Army Corps closes Ohio River for critical lock repairs
Industry costs may top $14 million as 1,800 barges and 120 tow boats may be idled.
At 8 a.m. Monday, the Army Corps of Engineers will close the McAlpine Lock and Dam in Louisville, Ky., to repair a cracked gate. The estimated two-week closure is expected to create a backlog of about 1,800 barges and 120 tow boats, with costs to industry as high as $14 million, says Ann Adams, vice president for corporate resources at the American Commercial Barge Line, one of the largest cargo transporters in North America.
The backlog resulting from the McAlpine closure is expected to have an impact on the entire Mississippi River transportation system, Adams says.
Senior Corps officials worry that the shutdown, the first in the history of the McAlpine lock system for emergency maintenance, is a harbinger as the agency grapples with a maintenance backlog affecting its critical infrastructure nationwide.
"I'm concerned about the water resources infrastructure in this country," says Maj. Gen. Carl Strock, who commands the Army Corps of Engineers. "We have not yet had a catastrophic failure of a Corps of Engineers project, and that, for us, is the Holy Grail. But I'll tell you what, we are mighty close. We are running closer and closer to that risk every day."
Divers inspecting the McAlpine lock in May discovered the structural problem at a gate that dates to 1961. "Our engineers wanted to shut down the river much earlier, but we made a very deliberate risk assessment [to determine] how far we could possibly push that off to allow industry and the river users to respond and build stockpiles and work around the closure," Strock says.
Those weeks of preparation were critical, says Adams. The Corps and the Coast Guard held meetings with industry officials, who have worked to accelerate shipments and stockpile critical materials.
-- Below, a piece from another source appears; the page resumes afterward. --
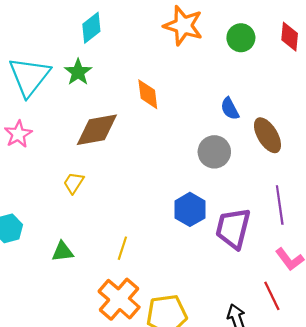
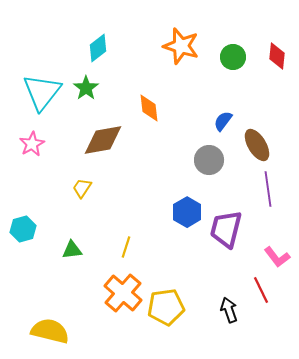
blue semicircle: (230, 109) -> (223, 121), turned 65
purple line: (280, 205) -> (268, 189), moved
Jon Fleshman, a spokesman for the Corps' Louisville District, says 140,000 tons of bulk commodities pass through McAlpine lock every day. Coal, scrap metal, petrochemicals, grain and fertilizer are most reliant on the river for transportation.
"If you shut down the Ohio River [without advance preparation], the Northeast [electrical] grid goes down because all the coal-fired power plants in that valley depend on the steady flow of coal -- a flow that cannot be met by rail or truck," says Strock.
Many commodities cannot easily be shipped by alternative methods, Adams says. With one barge able to carry the capacity of 65 single tractor-trailer trucks, other shipping methods are not affordable or even physically feasible in some cases, she says.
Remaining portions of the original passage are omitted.